Source material -

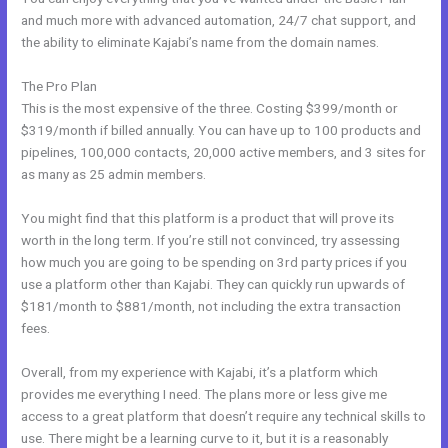
and much more with advanced automation, 24/7 chat support, and
the ability to eliminate Kajabi’s name from the domain names.
The Pro Plan
This is the most expensive of the three. Costing $399/month or
$319/month if billed annually. You can have up to 100 products and
pipelines, 100,000 contacts, 20,000 active members, and 3 sites for
as many as 25 admin members.
You might find that this platform is a product that will prove its
worth in the long term. If you’re still not convinced, try assessing
how much you are going to be spending on 3rd party prices if you
use a platform other than Kajabi. They can quickly run upwards of
$181/month to $881/month, not including the extra transaction
fees.
Overall, from my experience with Kajabi, it’s a platform which
provides me everything I need. The plans more or less give me
access to a great platform that doesn’t require any technical skills to
use. There might be a learning curve to it, but it is a reasonably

Exercise details - Transcribe nothing except the lines from the one with "The Pro Plan" through the end of the data above, each exactly as it appears.

Response area -
The Pro Plan
This is the most expensive of the three. Costing $399/month or
$319/month if billed annually. You can have up to 100 products and
pipelines, 100,000 contacts, 20,000 active members, and 3 sites for
as many as 25 admin members.
You might find that this platform is a product that will prove its
worth in the long term. If you’re still not convinced, try assessing
how much you are going to be spending on 3rd party prices if you
use a platform other than Kajabi. They can quickly run upwards of
$181/month to $881/month, not including the extra transaction
fees.
Overall, from my experience with Kajabi, it’s a platform which
provides me everything I need. The plans more or less give me
access to a great platform that doesn’t require any technical skills to
use. There might be a learning curve to it, but it is a reasonably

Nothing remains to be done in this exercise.